▸ DIRECTIONS:
The printed result should hold only the lines from the opening of the data through the line bearing "情報セキュリティ基本方針 (935, 791)", exactly as given and without pictures.

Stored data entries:

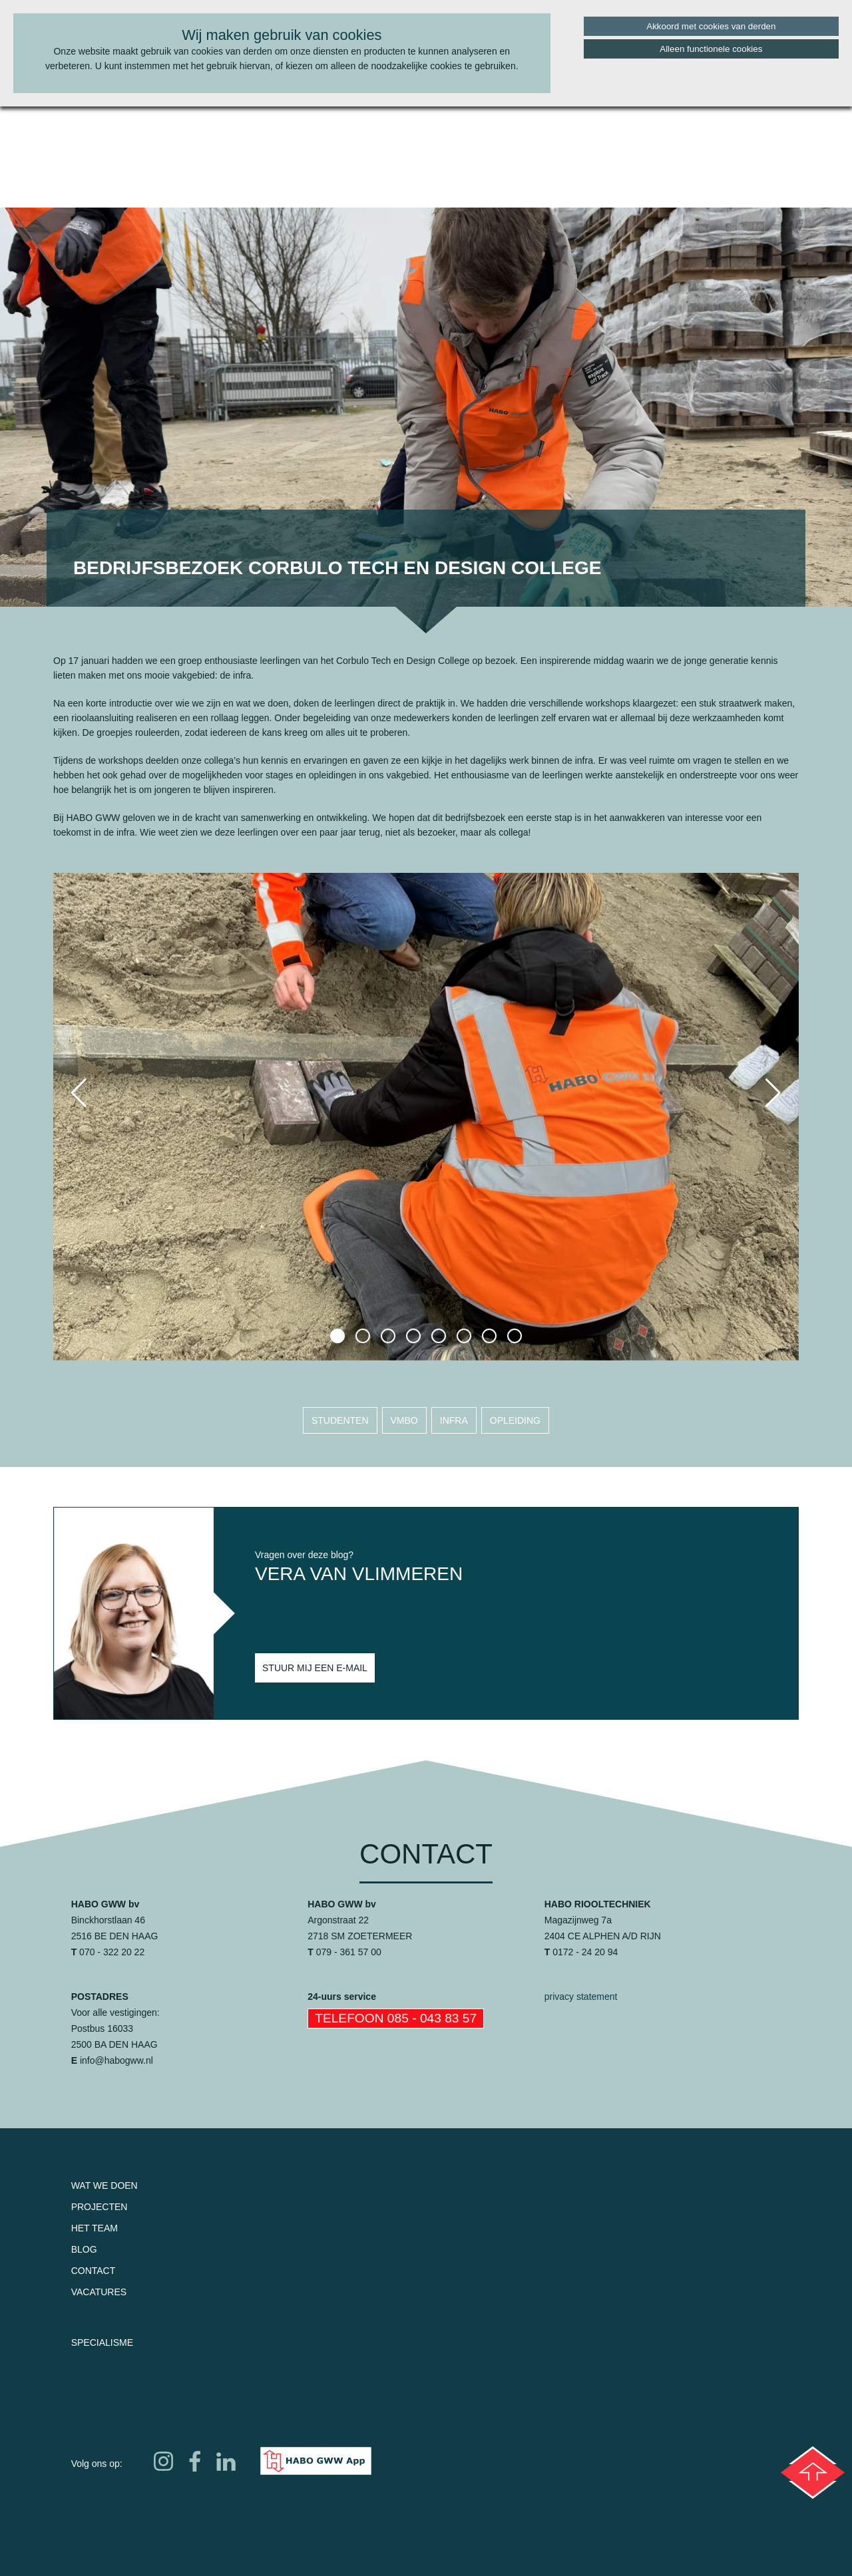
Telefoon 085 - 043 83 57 (396, 2018)
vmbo (404, 1420)
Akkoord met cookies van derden (710, 26)
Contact (93, 2270)
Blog (84, 2249)
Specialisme (102, 2342)
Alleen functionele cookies (711, 49)
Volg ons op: (96, 2463)
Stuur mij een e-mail (314, 1668)
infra (454, 1420)
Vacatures (99, 2292)
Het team (94, 2228)
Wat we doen (104, 2185)
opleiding (515, 1420)
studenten (340, 1420)
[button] (337, 1336)
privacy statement (581, 1996)
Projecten (99, 2206)
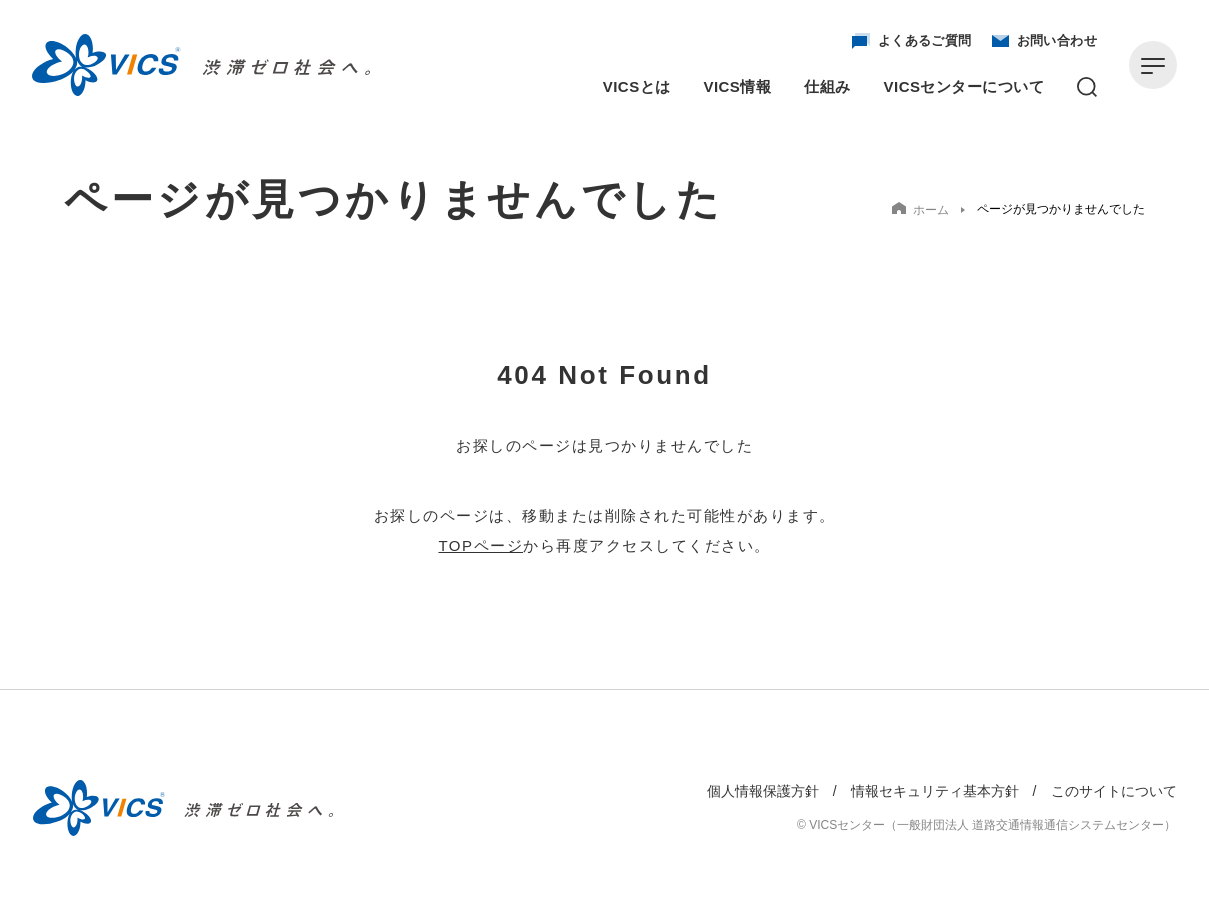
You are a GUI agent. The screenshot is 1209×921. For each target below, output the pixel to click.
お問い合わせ (1044, 41)
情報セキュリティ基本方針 (935, 791)
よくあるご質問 (912, 41)
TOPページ (480, 545)
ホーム (920, 209)
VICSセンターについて (964, 86)
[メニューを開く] (1153, 65)
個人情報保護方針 (763, 791)
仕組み (827, 86)
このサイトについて (1114, 791)
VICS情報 (738, 86)
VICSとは (637, 86)
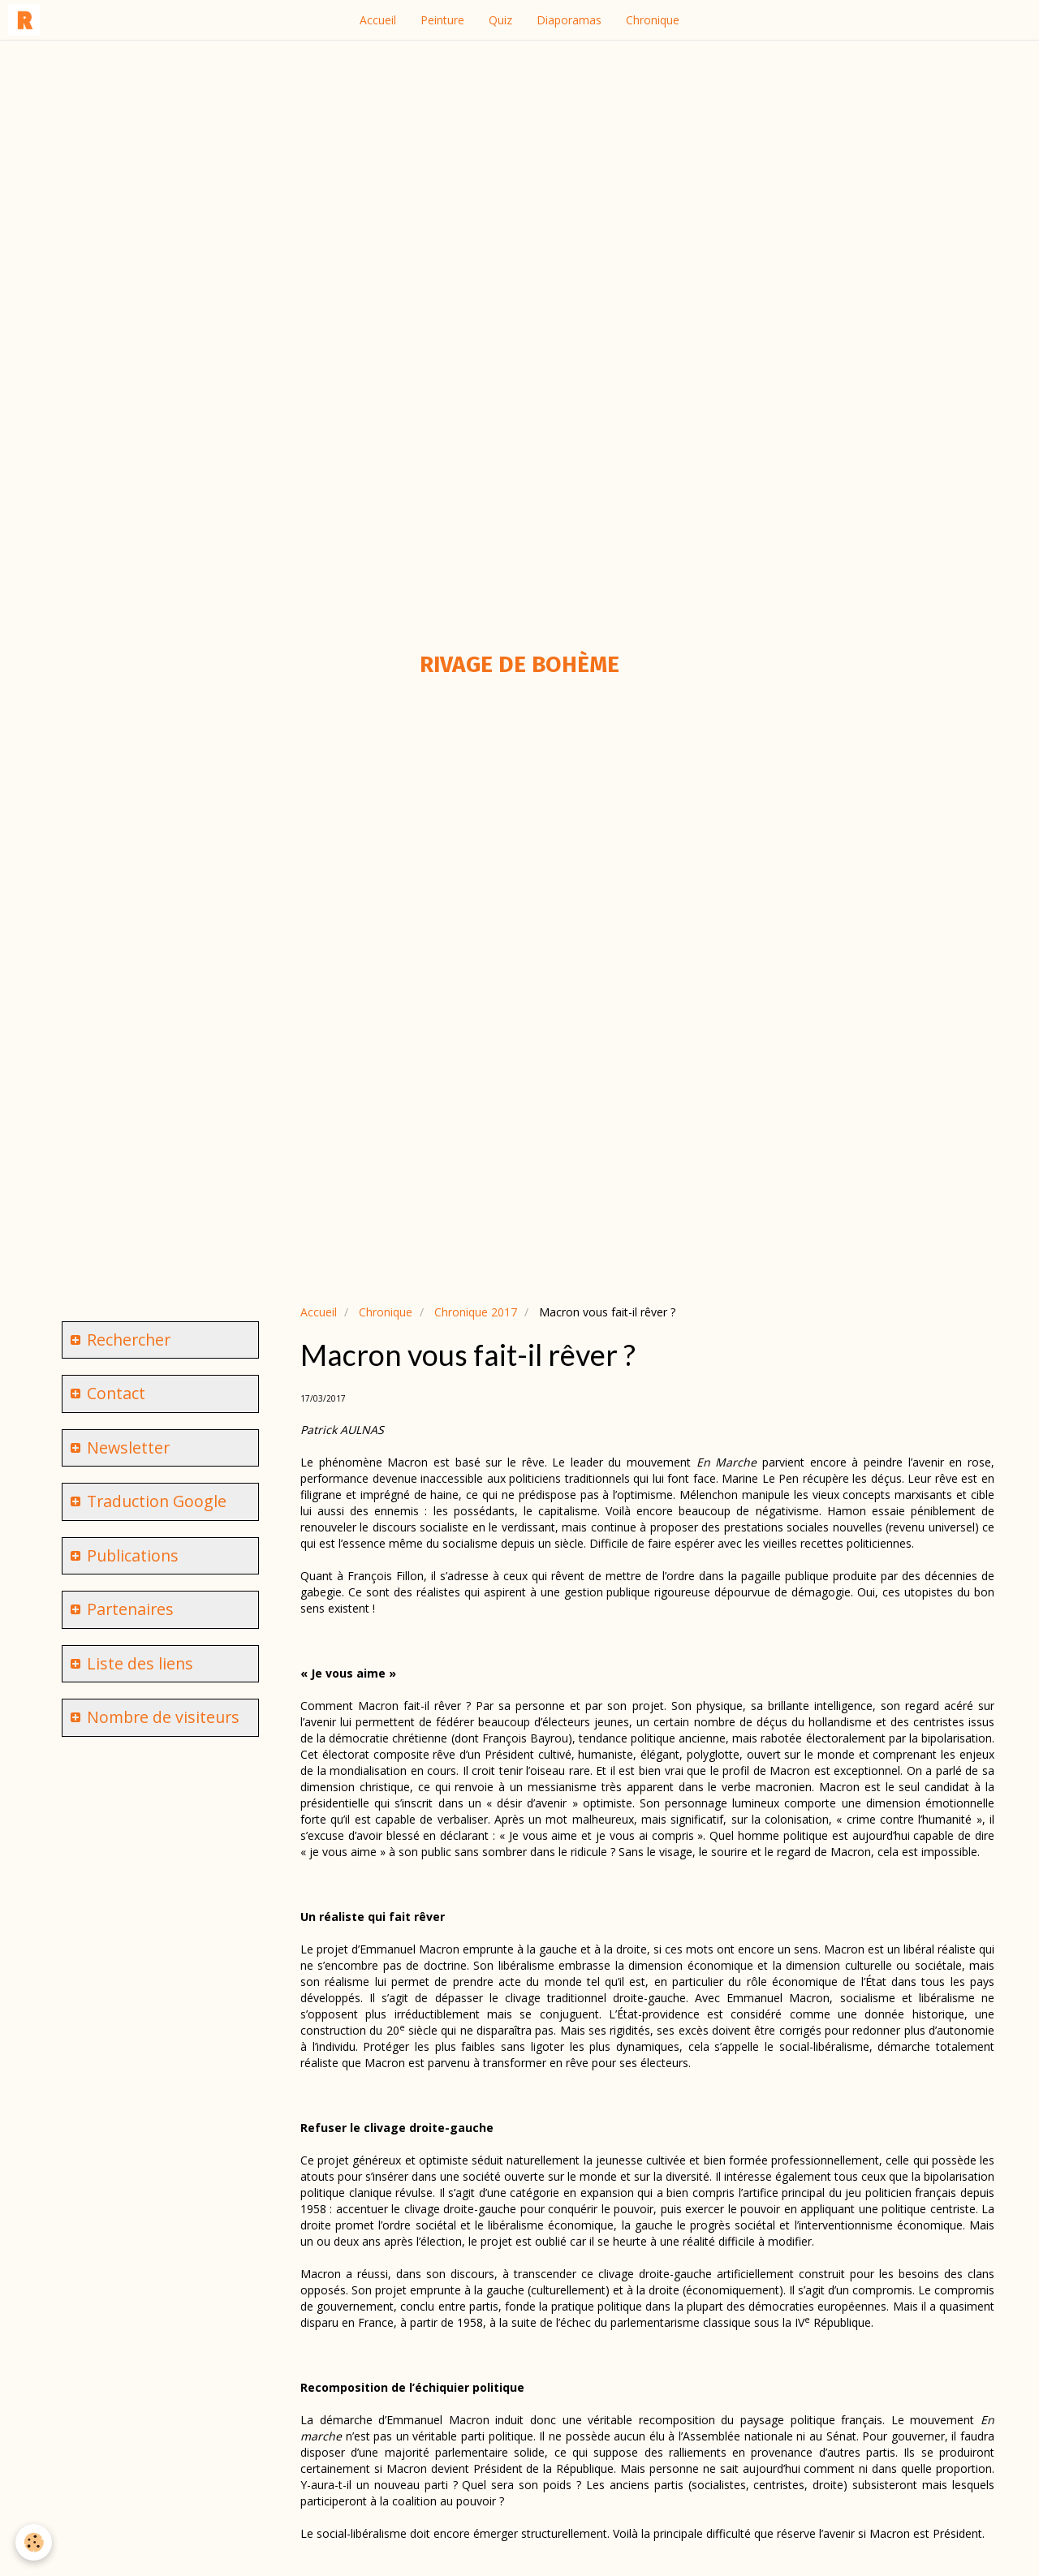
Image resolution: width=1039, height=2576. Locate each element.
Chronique (652, 20)
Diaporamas (569, 20)
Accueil (378, 20)
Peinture (442, 20)
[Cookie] (34, 2542)
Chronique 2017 (475, 1312)
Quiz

▸ EXERCISE ANSWER:
Telefoon 085 - 043 83 57 (396, 2018)
vmbo (404, 1420)
Akkoord met cookies van derden (710, 26)
Contact (93, 2270)
Blog (84, 2249)
Specialisme (102, 2342)
Alleen functionele cookies (711, 49)
Volg ons op: (96, 2463)
Stuur mij een e-mail (314, 1668)
infra (454, 1420)
Vacatures (99, 2292)
Het team (94, 2228)
Wat we doen (104, 2185)
opleiding (515, 1420)
studenten (340, 1420)
[button] (337, 1336)
privacy statement (581, 1996)
Projecten (99, 2206)
You are a GUI agent. The screenshot is 1209×921. For each target below, output the pixel to click.
お問い合わせ (1044, 41)
情報セキュリティ基本方針 (935, 791)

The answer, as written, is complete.